Like those films, Young Woman And The Sea, a period drama streaming now on Disney+, is about a real person: Gertrude ‘Trudy’ Ederle, a young woman who overcame the sexism and misogyny of her era to become an Olympic swimmer. Specifically, it tells the story of her 1926 attempt to swim the English Channel – a hazardous challenge that no other woman (and few men) of the time had attempted. It’s a story that Bruckheimer spent nine long years trying to bring to the screen, first at Paramount in 2015, and later at Disney.
“We felt we just had to get this made – it was just too good,” Bruckheimer tells Film Stories. “It’s emotional, it’s triumphant – it’s all those things you go to the movies for. To be inspired. I always wanna be inspired by movies, but it’s nice to have a few of them out there like this – we like to make those.”
Based on the 2009 book of the same name by Glenn Stout, Young Woman And The Sea almost starred Lily James as Ederle; then the actor dropped out, and Paramount put the project in turnaround. Nevertheless, Bruckheimer kept trying to get the film made because, he says, Ederle’s story was almost ‘forgotten’ to history.
“Her story was forgotten,” he says. “You see the parade at the end – the biggest parade down Fifth Avenue ever – yet [today], nobody’s ever heard of Trudy. We’ve done this a lot. We did it with Remember The Titans, about those two coaches. Dangerous Minds, about that teacher. Black Hawk Down, about those 18 men that you’ll never forget now. Veronica Guerin, about the journalist that Cate Blanchett played.

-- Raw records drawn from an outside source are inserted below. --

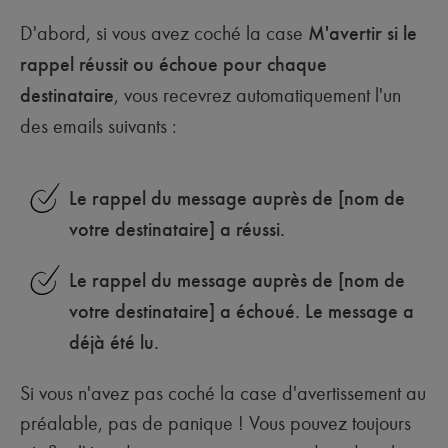
D'abord, si vous avez coché la case
M'avertir si le
rappel réussit ou échoue pour chaque
destinataire
, vous recevrez automatiquement l'un
des emails suivants :
Le rappel du message auprès de [nom de
votre destinataire] a réussi.
Le rappel du message auprès de [nom de
votre destinataire] a échoué. Le message a
déjà été lu.
Si vous n'avez pas coché la case d'avertissement au
préalable, pas de panique ! Vous pouvez toujours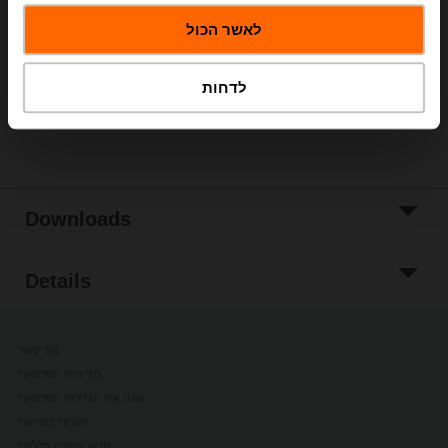
Add to Cart
לאשר הכול
Add to Project
List
לדחות
Share
Downloads
Details
צור קשר
מדיניות הפרטיות
שנה את הגדרות הפרטיות
הערות בטיחות
תנאי מכירה כלליים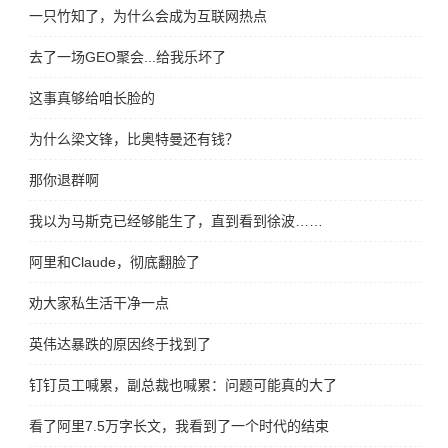
一只竹知了，为什么会成为互联网热点
去了一场GEO聚会...给我乐坏了
这事真够给咱长脸的
为什么梁文锋，比奥特曼还有钱？
那你退群啊
我以为马斯克已经够能生了，直到看到徐波……
阿里和Claude，彻底翻脸了
劝大家私生活干净一点
英伟达暴跌的原因终于找到了
钉钉员工喊累，副总裁也喊累：问题可能真的大了
看了阿里7.5万字长文，我看到了一个时代的结束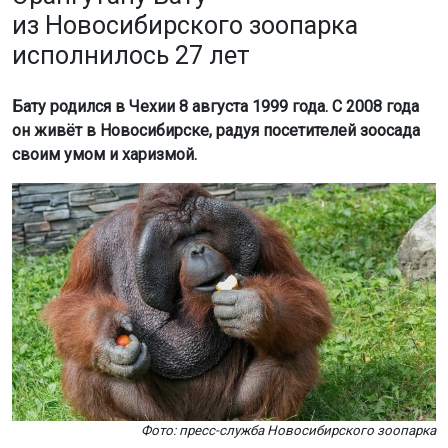
из Новосибирского зоопарка
исполнилось 27 лет
Бату родился в Чехии 8 августа 1999 года. С 2008 года
он живёт в Новосибирске, радуя посетителей зоосада
своим умом и харизмой.
Фото: пресс-служба Новосибирского зоопарка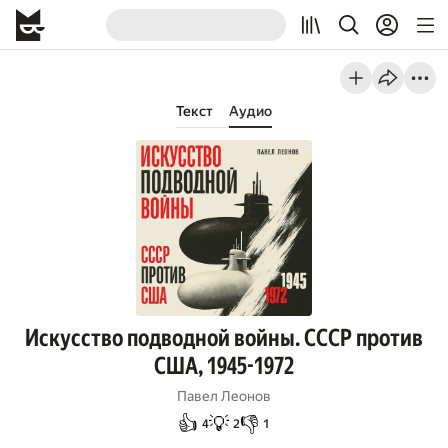
Текст
Аудио
Искусство подводной войны. СССР против
США, 1945-1972
Павел Леонов
👍
💡
👎
4
2
1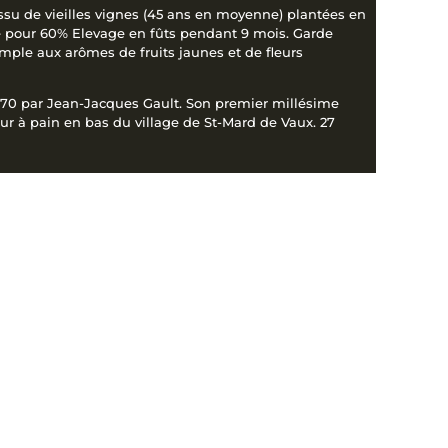
ssu de vieilles vignes (45 ans en moyenne) plantées en
ne pour 60% Elevage en fûts pendant 9 mois. Garde
ample aux arômes de fruits jaunes et de fleurs
s 70 par Jean-Jacques Gault. Son premier millésime
ur à pain en bas du village de St-Mard de Vaux. 27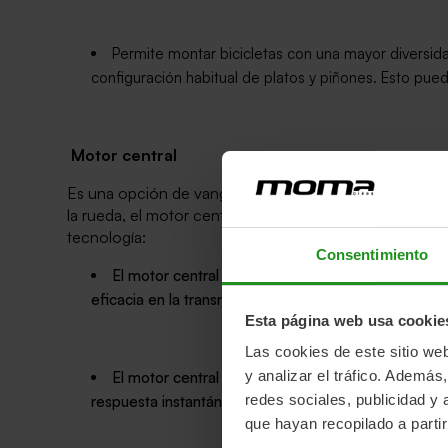
Permite montar bicicletas con una mayor diversid
configuración habitual de platos y piñones. Esto pue
Motor central
Es una opción de vanguardia en la tecnología de bicicl
la rueda, el motor central se integra en la zona del pe
tecnología:
Consentimiento
El motor central distribuye la potencia de manera
eficacia en la transmisión de energía a la rueda, r
Esta página web usa cookie
Las cookies de este sitio we
y analizar el tráfico. Ademá
El motor central adapta su velocidad de forma int
redes sociales, publicidad y
respuesta instantánea a las condiciones del terreno
que hayan recopilado a parti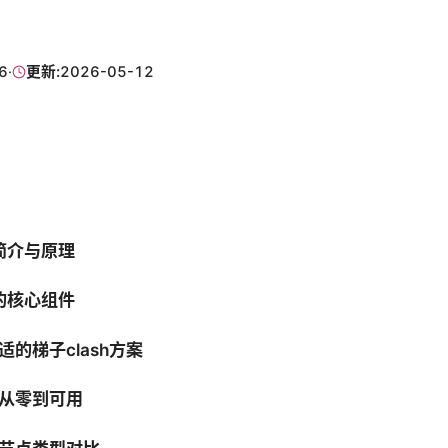
6
·
更新:
2026-05-12
h简介与原理
h的核心组件
的梯子clash方案
从零到可用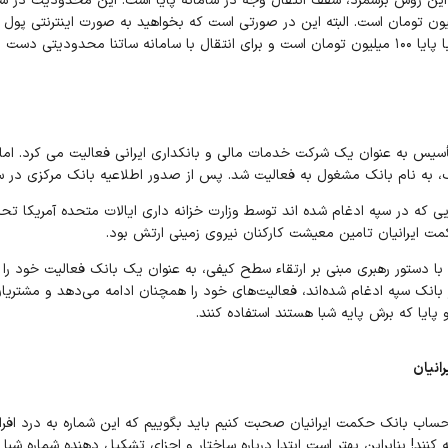
 و در سامانه ساتنا ۲۰۰ میلیون تومان است. البته این در صورتی است که بخواهید به صورت اینترن
ای شما را نمی بندد.
نام بانک مشغول به فعالیت شد. پس از صدور اطلاعیه بانک مرکزی در سال ۹۷ در بانک سپه ادغام
ایی که در سپه ادغام شده اند توسط وزارت خزانه داری ایالات متحده آمریکا تح
ایرانیان تامین معیشت کارکنان نیروی زمینی ارتش بود.
ا دستور رهبری مبنی بر ارتقاء سطح کیفی، به عنوان یک بانک فعالیت خود را آ
ر بانک سپه ادغام شده‌اند، فعالیت‌های خود را همچنان ادامه می‌دهد و مشتریا
 پایا که برش پایه شبا هستند استفاده کنند.
انیان
حساب بانک حکمت ایرانیان صحبت کنیم باید بگوییم که این شماره به درد افر
نند! بنابراین بهتر است ابتدا درباره ساختار و اجزای تشکیل دهنده شماره شب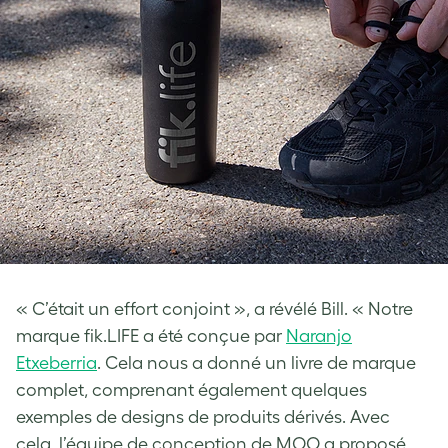
« C’était un effort conjoint », a révélé Bill. « Notre
marque fik.LIFE a été conçue par
Naranjo
Etxeberria
. Cela nous a donné un livre de marque
complet, comprenant également quelques
exemples de designs de produits dérivés. Avec
cela, l’équipe de conception de MOO a proposé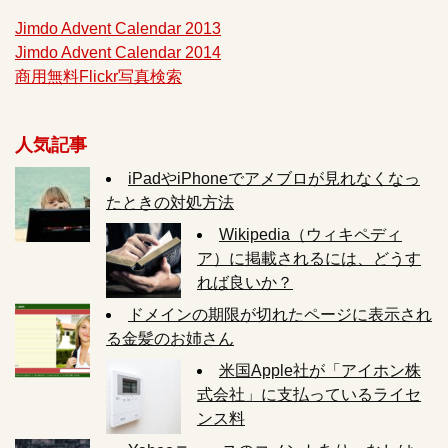
Jimdo Advent Calendar 2013
Jimdo Advent Calendar 2014
商用無料Flickr写真検索
人気記事
iPadやiPhoneでアメブロが見れなくなっ
たときの対処方法
Wikipedia（ウィキペディ
ア）に掲載されるには、どうす
れば良いか？
ドメインの期限が切れたページに表示され
る金髪のお姉さん
米国Apple社が「アイホン株
式会社」に支払っているライセ
ンス料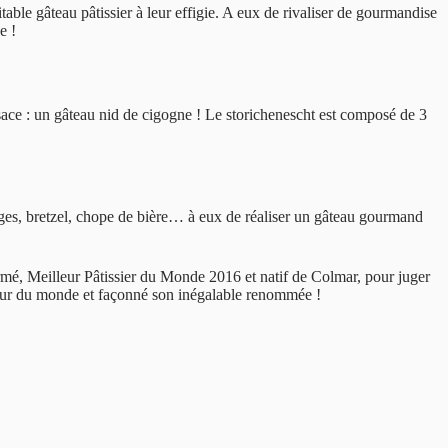
table gâteau pâtissier à leur effigie. A eux de rivaliser de gourmandise
ne !
sace : un gâteau nid de cigogne ! Le storichenescht est composé de 3
bages, bretzel, chope de bière… à eux de réaliser un gâteau gourmand
Hermé, Meilleur Pâtissier du Monde 2016 et natif de Colmar, pour juger
e tour du monde et façonné son inégalable renommée !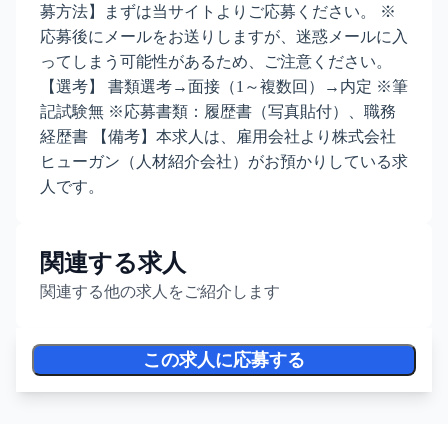
募方法】まずは当サイトよりご応募ください。 ※
応募後にメールをお送りしますが、迷惑メールに入
ってしまう可能性があるため、ご注意ください。
【選考】 書類選考→面接（1～複数回）→内定 ※筆
記試験無 ※応募書類：履歴書（写真貼付）、職務
経歴書 【備考】本求人は、雇用会社より株式会社
ヒューガン（人材紹介会社）がお預かりしている求
人です。
関連する求人
関連する他の求人をご紹介します
この求人に応募する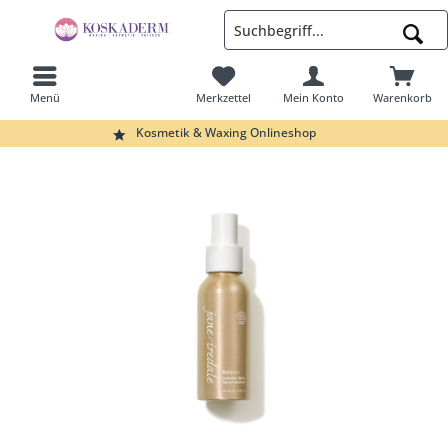
Menü
Merkzettel
Mein Konto
Warenkorb
Suchen
Kosmetik & Waxing Onlineshop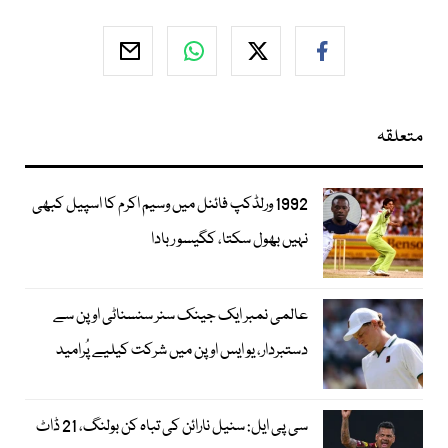
متعلقہ
1992 ورلڈکپ فائنل میں وسیم اکرم کا اسپیل کبھی
نہیں بھول سکتا، کگیسو ربادا
عالمی نمبر ایک جینک سنر سنسناٹی اوپن سے
دستبردار، یو ایس اوپن میں شرکت کیلیے پُرامید
سی پی ایل: سنیل نارائن کی تباہ کن بولنگ، 21 ڈاٹ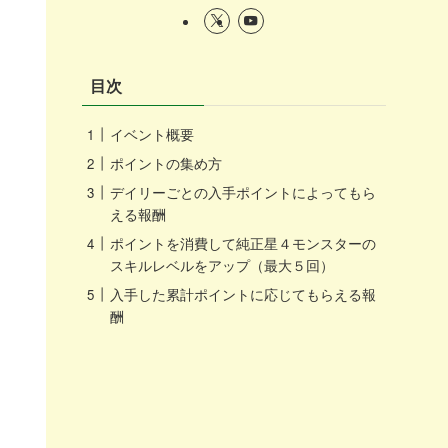
目次
イベント概要
ポイントの集め方
デイリーごとの入手ポイントによってもら
える報酬
ポイントを消費して純正星４モンスターの
スキルレベルをアップ（最大５回）
入手した累計ポイントに応じてもらえる報
酬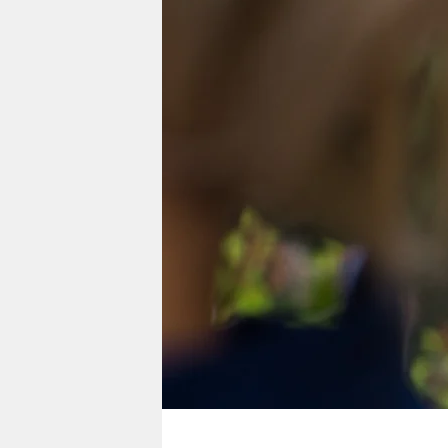
berlin
nord
wahrheit
verlag
verlag
veranstaltungen
shop
fragen & hilfe
unterstützen
abo
genossenschaft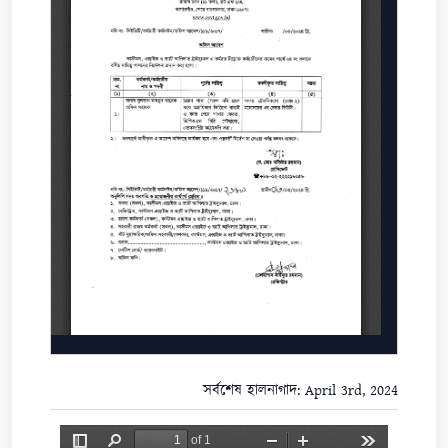
সর্বশেষ হালনাগাদ: April 3rd, 2024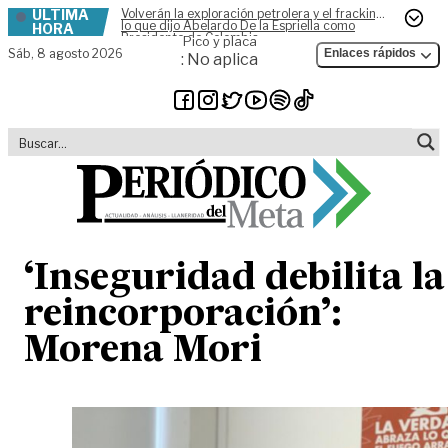
ÚLTIMA
Volverán la exploración petrolera y el fracking,
Skip to content
lo que dijo Abelardo De la Espriella como
HORA
Presidente de Colombia
Pico y placa
Sáb,
8 agosto 2026
Enlaces rápidos
: No aplica
‘Inseguridad debilita la
reincorporación’:
Morena Mori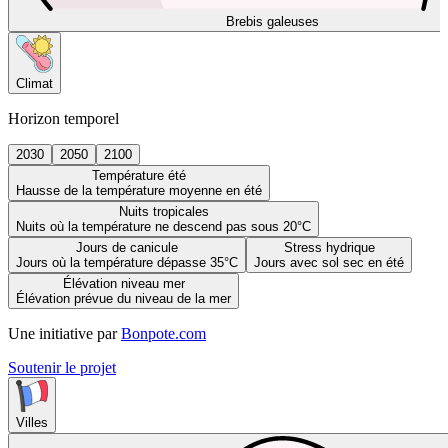
Brebis galeuses
Climat
Horizon temporel
2030
2050
2100
Température été
Hausse de la température moyenne en été
Nuits tropicales
Nuits où la température ne descend pas sous 20°C
Jours de canicule
Stress hydrique
Jours où la température dépasse 35°C
Jours avec sol sec en été
Élévation niveau mer
Élévation prévue du niveau de la mer
Une initiative par
Bonpote.com
Soutenir le projet
Villes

I think this is another one of those stories – they’re inspiring.”
Although other studios expressed interest, Young Woman And The Sea eventually found a home at Disney in 2020, with the company initially intending to put the movie straight on its then-new Disney+ service. By that December, Daisy Ridley was revealed to be Lily James’s replacement as Trudy Ederle, while Norwegian filmmaker Joachim Rønning – who previously made Pirates Of The Caribbean: Dead Men Tell No Tales for Bruckheimer – was brought in as director.
Despite a compact shoot of roughly 50 days and a relatively low budget, Rønning not only injects an impressive amount of period detail into his sets, but also went to the effort of shooting the bulk of his swimming sequences in real locations – albeit with the Black Sea standing in for the English Channel.
“I didn’t want to do this in a heated tank or with a blue screen,” Rønning tells us. “I warned Daisy Ridley: ‘This is gonna be a very physical role.’ And again, she was very motivated to tell this as true as we could. She was in 15, 16 degree water until her lips were blue. Never complaining, just going back in. No wetsuit, because she’s in her costume. Obviously, we had boats around her so she was safe, but it’s stressful.”
Ridley’s performance is even more impressive given that she had a fear of swimming in open water, according to Rønning; still, she spent months training with British Olympic swimmer Siobhan-Marie O’Connor, and by the time cameras rolled, had gained the skills she needed to convince as an athlete.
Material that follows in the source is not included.